As we observe the fifth anniversary of 9/11 – the September 11th, 2001 attacks on the United States and the toppling of the World Trade Center – we note some related Internet legacies and resources.
The first is the phenomena of terrorist organizations openly creating terrorist recruitment and hate-mongering sites, and the tandem phenomena of hackers starting to target and take down those sites. Where government agencies – particularly U.S. government agencies – are hamstrung by rules and regulations and the protection of freedom of speech, hackers are not. Hackers have started to take down terror sites as quickly as they go up. (Read more about hackers taking down terror sites here.)
As the Iraq war waged, and concurrently more and more people began to use the Internet to disseminate news and to share first person accounts, pictures and accounts of attrocities ricocheted around the globe at Internet speed – faster even than television news speed. But now it’s no longer just news sites and blogs that are utilizing the Internet to get the word and the picture out. Official sites are now taking the war on terror to the people using the Internet. As an example, the Army Times posts footage of a sniper attack in which a soldier is wounded.
In addition to hackers and official sites using the Internet, the people themselves are now taking matters more into their own hands, increasingly using Internet tools to dig up the truth, and get to the bottom of things, and making that information available to others. What really happened leading up to 9/11? What does our government know, and when did it know it? Internet archives such as those of the National Security Agency (NSA) now offer a lot of information and a great deal of insight into 9/11. In fact a vast wealth of information is now available the click of a mouse. Through the NSA archive site, for example, you can find documents such as the flight path studies for the 9/11 airliners, the “Specialist’s Factual Report of Investigation-Digital Flight Data Recorder” for United Airlines Flight 93 (this is the one which crashed in Pennsylvania), and the transcripts of the air traffic control tranmissions with each 9/11 flight.

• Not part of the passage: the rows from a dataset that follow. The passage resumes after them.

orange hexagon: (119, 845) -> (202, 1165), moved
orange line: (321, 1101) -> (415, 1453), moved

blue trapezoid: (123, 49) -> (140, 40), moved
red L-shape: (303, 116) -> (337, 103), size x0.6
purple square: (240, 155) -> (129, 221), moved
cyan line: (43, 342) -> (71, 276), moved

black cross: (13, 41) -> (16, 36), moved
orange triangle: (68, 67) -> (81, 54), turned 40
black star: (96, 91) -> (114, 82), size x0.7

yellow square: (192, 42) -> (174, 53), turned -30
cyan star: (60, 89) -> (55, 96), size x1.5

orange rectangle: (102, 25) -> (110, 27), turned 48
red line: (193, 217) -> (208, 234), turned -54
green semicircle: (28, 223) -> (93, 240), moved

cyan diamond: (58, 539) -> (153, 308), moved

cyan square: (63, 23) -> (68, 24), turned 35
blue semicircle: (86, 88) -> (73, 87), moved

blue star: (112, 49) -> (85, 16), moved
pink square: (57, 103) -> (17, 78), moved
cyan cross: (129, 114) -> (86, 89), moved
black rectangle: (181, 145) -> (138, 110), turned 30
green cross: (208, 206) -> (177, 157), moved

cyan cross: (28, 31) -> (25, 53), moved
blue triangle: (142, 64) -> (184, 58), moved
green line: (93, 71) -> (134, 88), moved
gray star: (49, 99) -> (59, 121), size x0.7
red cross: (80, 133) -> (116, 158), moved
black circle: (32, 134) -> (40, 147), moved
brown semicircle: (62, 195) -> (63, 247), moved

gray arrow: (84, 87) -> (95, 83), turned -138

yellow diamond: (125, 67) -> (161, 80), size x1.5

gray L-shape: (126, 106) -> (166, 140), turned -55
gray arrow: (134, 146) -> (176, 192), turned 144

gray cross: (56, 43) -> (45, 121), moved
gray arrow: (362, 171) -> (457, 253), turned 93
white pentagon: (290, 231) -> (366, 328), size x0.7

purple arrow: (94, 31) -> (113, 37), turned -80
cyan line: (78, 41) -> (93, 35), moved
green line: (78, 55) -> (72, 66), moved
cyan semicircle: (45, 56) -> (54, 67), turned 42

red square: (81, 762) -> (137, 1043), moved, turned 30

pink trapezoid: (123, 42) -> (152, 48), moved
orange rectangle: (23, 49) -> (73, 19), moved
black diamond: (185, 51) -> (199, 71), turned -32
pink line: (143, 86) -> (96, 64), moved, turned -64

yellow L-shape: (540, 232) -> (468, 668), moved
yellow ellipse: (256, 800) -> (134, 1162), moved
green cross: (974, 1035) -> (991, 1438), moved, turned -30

Through the NSA site, which is hosted by George Washington University, you can also access their 9/11 compilation known as the “9/11 Sourcebook”, a vast collection of NSA and other government documents all related to 9/11, including CIA biographic sketches of Usama Bin Laden and Taliban leader Mohammad Omar, reports from the Pentagon and the Senate Intelligence Committee on previous terrorist attacks, “The Hunt for Bin Laden” (which is described as “background on the Role of Special Forces in U.S. Strategy”), and the Bush administration’s first memo on Al Qaeda. (Read more about web resources for information and documents related to 9/11.)
Finally, of course, the Internet has been used for many pleas for peace, both following and related to the 9/11 attacks on the United States and the U.S. response to the attacks, and to other hostile actions going on around the world, all of which are in some way or other interconnected.
However you remember and observe 9/11, and however you use the Internet in that rememberance, please above all, take a moment to take your hands away from the keyboard, close your eyes, and remember those whose lives were taken, and those who gave their own lives to try to help them.